STORED DATA section start

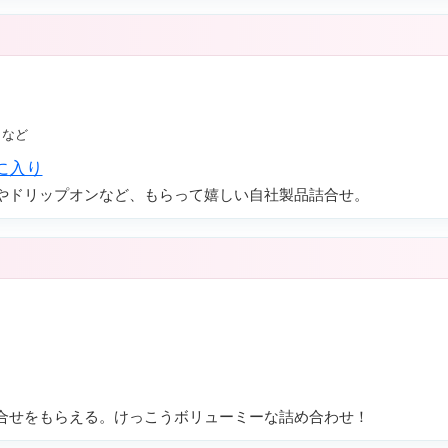
やドリップオンなど、もらって嬉しい自社製品詰合せ。
合せをもらえる。けっこうボリューミーな詰め合わせ！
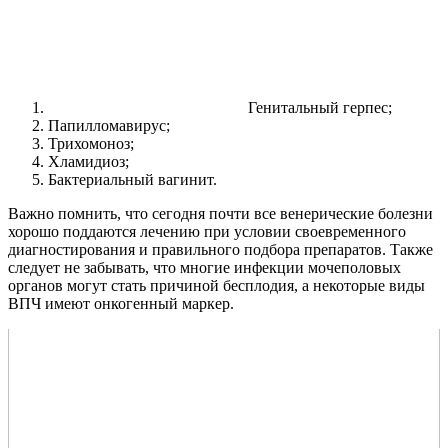
Генитальный герпес;
Папилломавирус;
Трихомоноз;
Хламидиоз;
Бактериальный вагинит.
Важно помнить, что сегодня почти все венерические болезни
хорошо поддаются лечению при условии своевременного
диагностирования и правильного подбора препаратов. Также
следует не забывать, что многие инфекции мочеполовых
органов могут стать причиной бесплодия, а некоторые виды
ВПЧ имеют онкогенный маркер.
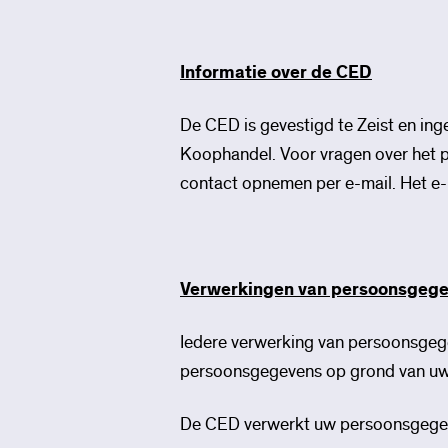
Informatie over de CED
De CED is gevestigd te Zeist en i
Koophandel. Voor vragen over het 
contact opnemen per e-mail. Het e-
Verwerkingen van persoonsgeg
Iedere verwerking van persoonsgeg
persoonsgegevens op grond van uw 
De CED verwerkt uw persoonsgegev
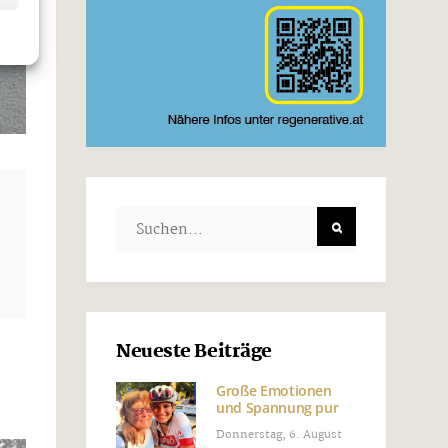
Neueste Beiträge
Große Emotionen
und Spannung pur
Donnerstag, 6. August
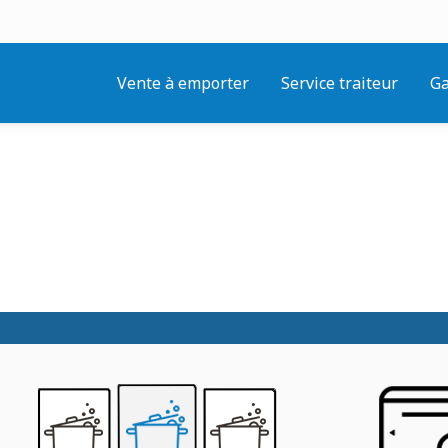
Vente à emporter
Service traiteur
Ga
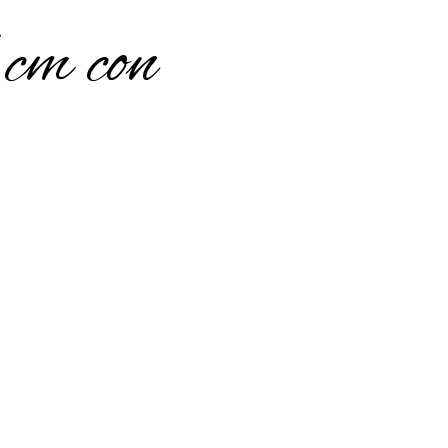
cm con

STORED DATA section end

▸ EXERCISE GOAL: Keep the pictures out and repeat exactly the lines from the beginning of the data through the line that contains "Verwerkingen van persoonsgeg", both ends included.

▸ THE ANSWER:
やドリップオンなど、もらって嬉しい自社製品詰合せ。
合せをもらえる。けっこうボリューミーな詰め合わせ！
Генитальный герпес;
Папилломавирус;
Трихомоноз;
Хламидиоз;
Бактериальный вагинит.
Важно помнить, что сегодня почти все венерические болезни
хорошо поддаются лечению при условии своевременного
диагностирования и правильного подбора препаратов. Также
следует не забывать, что многие инфекции мочеполовых
органов могут стать причиной бесплодия, а некоторые виды
ВПЧ имеют онкогенный маркер.
Informatie over de CED
De CED is gevestigd te Zeist en i
Koophandel. Voor vragen over het 
contact opnemen per e-mail. Het e-
Verwerkingen van persoonsgeg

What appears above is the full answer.